• _PROBLEM DESCRIPTION_
After locating the line with "Our health guides" below, output it and each following line exactly, stopping after the line with "and medium rural". No pictures.

[Stored data entries]
○ ○ ○ ○ ○

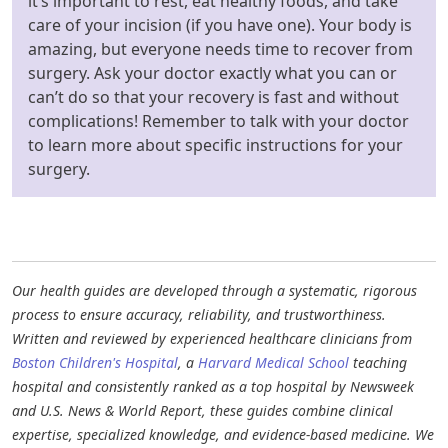
it’s important to rest, eat healthy foods, and take
care of your incision (if you have one). Your body is
amazing, but everyone needs time to recover from
surgery. Ask your doctor exactly what you can or
can’t do so that your recovery is fast and without
complications! Remember to talk with your doctor
to learn more about specific instructions for your
surgery.
Our health guides are developed through a systematic, rigorous
process to ensure accuracy, reliability, and trustworthiness.
Written and reviewed by experienced healthcare clinicians from
Boston Children's Hospital
, a
Harvard Medical School
teaching
hospital and consistently ranked as a top hospital by Newsweek
and U.S. News & World Report, these guides combine clinical
expertise, specialized knowledge, and evidence-based medicine. We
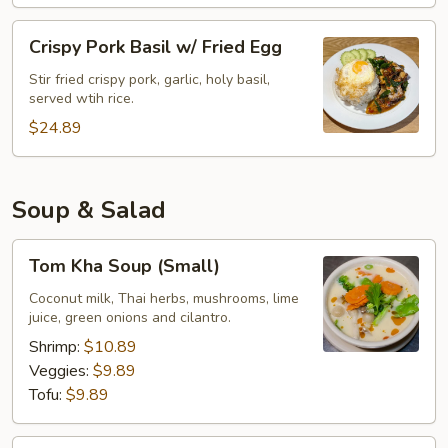
Crispy
Crispy Pork Basil w/ Fried Egg
Pork
Basil
Stir fried crispy pork, garlic, holy basil,
served wtih rice.
w/
Fried
$24.89
Egg
Soup & Salad
Tom
Tom Kha Soup (Small)
Kha
Soup
Coconut milk, Thai herbs, mushrooms, lime
juice, green onions and cilantro.
(Small)
Shrimp:
$10.89
Veggies:
$9.89
Tofu:
$9.89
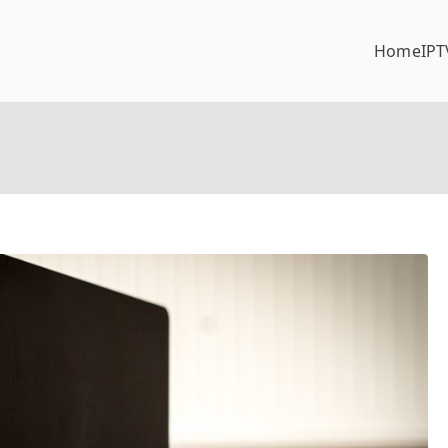
Home
IPT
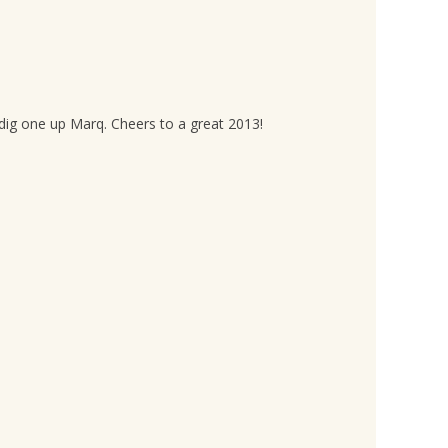
a dig one up Marq. Cheers to a great 2013!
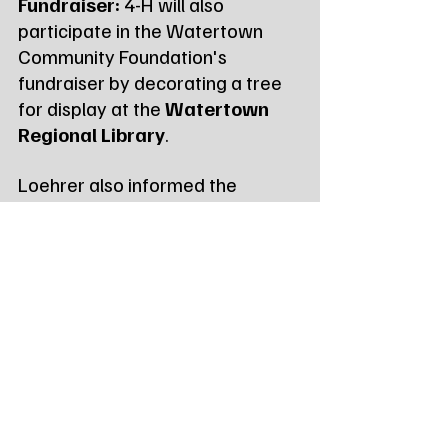
Fundraiser:
 4-H will also 
participate in the Watertown 
Community Foundation's 
fundraiser by decorating a tree 
for display at the 
Watertown 
Regional Library
.
Loehrer also informed the 
Commissioners that the 
organization is finalizing its 
annual 
county impact 
snapshot
 to highlight the year's 
programs and achievements for 
the state's Family and Consumer 
Sciences Unit (FCSU).
Tags:
Northeast Radio SD
Northeast Radio SD News
News
NewsBreak
Newsbreak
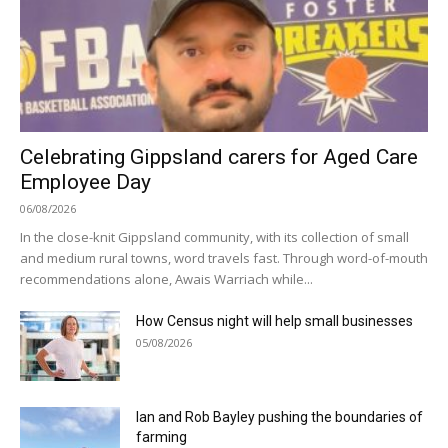
Celebrating Gippsland carers for Aged Care
Employee Day
06/08/2026
In the close-knit Gippsland community, with its collection of small
and medium rural towns, word travels fast. Through word-of-mouth
recommendations alone, Awais Warriach while...
How Census night will help small businesses
05/08/2026
Ian and Rob Bayley pushing the boundaries of
farming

○ ○ ○ ○ ○

• _OUTPUT OF THE TASK_
Our health guides are developed through a systematic, rigorous
process to ensure accuracy, reliability, and trustworthiness.
Written and reviewed by experienced healthcare clinicians from
Boston Children's Hospital
, a
Harvard Medical School
teaching
hospital and consistently ranked as a top hospital by Newsweek
and U.S. News & World Report, these guides combine clinical
expertise, specialized knowledge, and evidence-based medicine. We
Crispy
Crispy Pork Basil w/ Fried Egg
Pork
Basil
Stir fried crispy pork, garlic, holy basil,
served wtih rice.
w/
Fried
$24.89
Egg
Soup & Salad
Tom
Tom Kha Soup (Small)
Kha
Soup
Coconut milk, Thai herbs, mushrooms, lime
juice, green onions and cilantro.
(Small)
Shrimp:
$10.89
Veggies:
$9.89
Tofu:
$9.89
Home
IPT
a dig one up Marq. Cheers to a great 2013!
Fundraiser:
 4-H will also 
participate in the Watertown 
Community Foundation's 
fundraiser by decorating a tree 
for display at the 
Watertown 
Regional Library
.
Loehrer also informed the 
Commissioners that the 
organization is finalizing its 
annual 
county impact 
snapshot
 to highlight the year's 
programs and achievements for 
the state's Family and Consumer 
Sciences Unit (FCSU).
Tags:
Northeast Radio SD
Northeast Radio SD News
News
NewsBreak
Newsbreak
Celebrating Gippsland carers for Aged Care
Employee Day
06/08/2026
In the close-knit Gippsland community, with its collection of small
and medium rural towns, word travels fast. Through word-of-mouth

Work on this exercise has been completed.